Stored records

▼

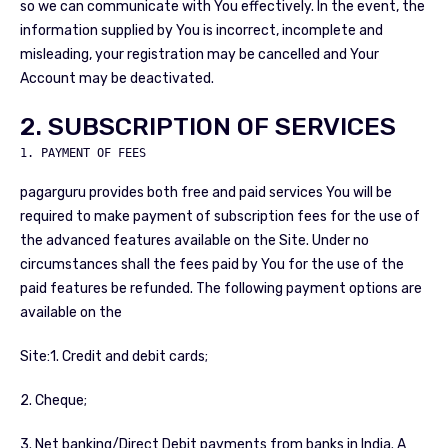
so we can communicate with You effectively. In the event, the
information supplied by You is incorrect, incomplete and
misleading, your registration may be cancelled and Your
Account may be deactivated.
2. SUBSCRIPTION OF SERVICES
1. PAYMENT OF FEES
pagarguru provides both free and paid services You will be
required to make payment of subscription fees for the use of
the advanced features available on the Site. Under no
circumstances shall the fees paid by You for the use of the
paid features be refunded. The following payment options are
available on the
Site:1. Credit and debit cards;
2. Cheque;
3. Net banking/Direct Debit payments from banks in India. A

▲

(What the exercise asks) Set down, exactly and only, the lines running from the one holding "circumstances shall the" through the end of the records above, both ends included.

(Answer to this task)
circumstances shall the fees paid by You for the use of the
paid features be refunded. The following payment options are
available on the
Site:1. Credit and debit cards;
2. Cheque;
3. Net banking/Direct Debit payments from banks in India. A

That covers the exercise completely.